GET /d2l/api/lp/{ver}/enrollments/orgUnits/{orgUnitId}/users/?roleId={roleId}
This call will retrieve all the users enrolled in the org unit, and you can filter the retrieved list by role ID (so you can list only "student" users, by their role Id). If the organization has more than one kind of student role, then you will need to know that so you can fetch all the possible student roles. Or, you can simply make the call without the roleId query parameter and filter the results after fetching based on the embedded role information you get back.
However, your instructor user may not have the right permissions to make this call; some organizations limit the access to the enrollment information calls like this to administrative users only.

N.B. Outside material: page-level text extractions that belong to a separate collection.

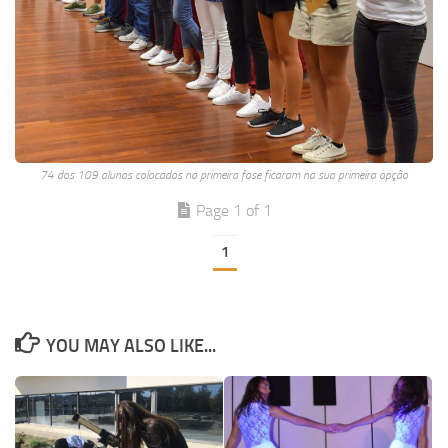
74 dos 109 alunos colocados na primeira fase ficaram na sua primeira opção
Page 1 of 1
1
YOU MAY ALSO LIKE...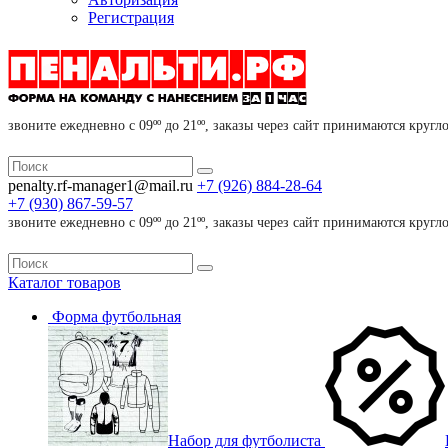
Регистрация
звоните ежедневно с 09ºº до 21ºº, заказы через сайт принимаются кругл
penalty.rf-manager1@mail.ru
+7 (926)
884-28-64
+7 (930)
867-59-57
звоните ежедневно с 09ºº до 21ºº, заказы через сайт принимаются кругл
Каталог
товаров
Форма футбольная
Набор для футболиста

Note that using the grade object method to determine if user is a student will, by default, only returns 20 items. You can override by specifying pageSize parameter with the call, but you may run in to the same permissions issue if you do not have the appropriate permissions.
http://docs.valence.desire2learn.com/res/grade.html#get--d2l-api-le-(version)-(orgUnitId)-grades-(gradeObjectId)-values-
What is the most efficient why to get all Instructor enrolments for a user, using the Valence API.
Currently I am using this:
/d2l/api/lp/1.0/enrollments/users/{userid}/orgUnits/?roleid={Instructor}
That is the correct call to use for this information. You can further filter the returned list to a particular org unit type with ?orgUnitTypeId={ouTypeId}, if you only want to see course offerings. This can be useful, for example, to filter out all Groups and Sections from the list that would also get returned in the call that you use, or any custom org units where the user is enrolled as an 'Instructor' role that's not strictly a course (like a Department, Faculty, or other custom org unit).
If you want to see all the enrollments for a user where the enrolled role is 'Instructor' (provided you pass in the role ID for 'Instructor'), then your API is the one you want.